Curious about Linda's job, but at the same time not wanting to ask her, Bob keeps asking the kids about their mother, but sees that Linda deeply enjoys her work. Linda comes home one night, saying that she got high scores in her evaluation. Bob, in an effort to get her back to the restaurant, "evaluates" her as well but the couple ends up fighting. Linda announces that she might work at Fresh Feed full-time, while Bob bans the kids from going to the store in order to help him at the restaurant.

Due to her giving and almost doormat-like nature, Linda ends up unwittingly letting all of her co-workers take the day off, leaving her alone at the grocery store. She enlists the help of the kids, but ends up being terribly undermanned. Tina finally meets the boy with the turtle bite, Josh, and they end up kissing. Tina gives him her number before she and the rest of the family abandon the chaotic grocery store, much to the dismay of the manager who left Linda in charge in the first place.

==Reception==
Pilot Viruet of The A.V. Club gave the episode a B+, saying "What I really liked about the episode is that it didn’t try to change Linda by having her put her foot down and try to prove she’s not just an overly nice pushover.
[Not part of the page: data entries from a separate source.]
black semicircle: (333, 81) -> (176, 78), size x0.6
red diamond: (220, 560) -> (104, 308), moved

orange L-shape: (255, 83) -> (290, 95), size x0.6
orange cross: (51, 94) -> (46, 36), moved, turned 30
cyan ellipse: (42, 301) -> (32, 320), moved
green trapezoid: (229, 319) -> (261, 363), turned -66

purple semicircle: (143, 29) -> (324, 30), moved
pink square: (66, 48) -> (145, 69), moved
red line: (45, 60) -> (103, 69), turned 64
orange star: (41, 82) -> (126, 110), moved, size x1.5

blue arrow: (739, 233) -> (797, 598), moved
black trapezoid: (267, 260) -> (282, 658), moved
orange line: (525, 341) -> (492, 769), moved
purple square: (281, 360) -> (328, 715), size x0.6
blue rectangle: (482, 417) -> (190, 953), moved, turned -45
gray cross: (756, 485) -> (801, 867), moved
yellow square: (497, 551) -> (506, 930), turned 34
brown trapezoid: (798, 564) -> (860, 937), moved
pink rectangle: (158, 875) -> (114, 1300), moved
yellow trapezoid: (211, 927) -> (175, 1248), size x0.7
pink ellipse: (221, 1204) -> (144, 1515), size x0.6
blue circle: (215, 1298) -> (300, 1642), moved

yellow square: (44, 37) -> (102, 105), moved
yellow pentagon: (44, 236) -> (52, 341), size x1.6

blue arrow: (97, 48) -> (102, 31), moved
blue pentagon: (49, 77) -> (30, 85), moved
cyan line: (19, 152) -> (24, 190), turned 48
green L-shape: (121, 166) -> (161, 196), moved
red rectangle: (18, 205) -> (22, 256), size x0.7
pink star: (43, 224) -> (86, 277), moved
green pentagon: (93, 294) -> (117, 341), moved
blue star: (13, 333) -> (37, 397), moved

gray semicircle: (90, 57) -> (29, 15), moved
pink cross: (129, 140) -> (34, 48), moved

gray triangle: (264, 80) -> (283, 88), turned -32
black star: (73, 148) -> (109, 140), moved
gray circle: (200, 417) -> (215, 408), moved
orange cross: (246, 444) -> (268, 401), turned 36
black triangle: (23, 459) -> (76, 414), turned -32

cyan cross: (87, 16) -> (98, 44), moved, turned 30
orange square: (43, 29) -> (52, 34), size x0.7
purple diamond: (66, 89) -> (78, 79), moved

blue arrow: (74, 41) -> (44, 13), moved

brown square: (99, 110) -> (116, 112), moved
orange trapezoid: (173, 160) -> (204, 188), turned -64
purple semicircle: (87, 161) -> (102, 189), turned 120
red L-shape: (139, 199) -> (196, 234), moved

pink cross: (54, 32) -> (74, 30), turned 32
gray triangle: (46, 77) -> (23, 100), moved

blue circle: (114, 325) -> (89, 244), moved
Rather, Linda stayed true to her roots while also showing Bob why these traits are important to have and why it makes them work together so well, both as a couple and as co-workers in the restaurant." Dyanamaria Leifsson of TV Equals said this and last week's episode "featured a great sampling of strange Belcher songs. Bob’s Burgers can write a heck of a story, packed with brilliant one-liners, but they can also write a borderline annoying tune that makes you laugh and gets stuck in your head for weeks. I can’t help but love every bizarre song the Belchers sing, and after recently reading about 'Bob’s Buskers' I can only hope they keep those odd catchy tunes coming."

The episode received a 1.8 rating and was watched by a total of 3.93 million people. This made it the fourth most watched show on Animation Domination that night, beating The Cleveland Show but losing to Family Guy.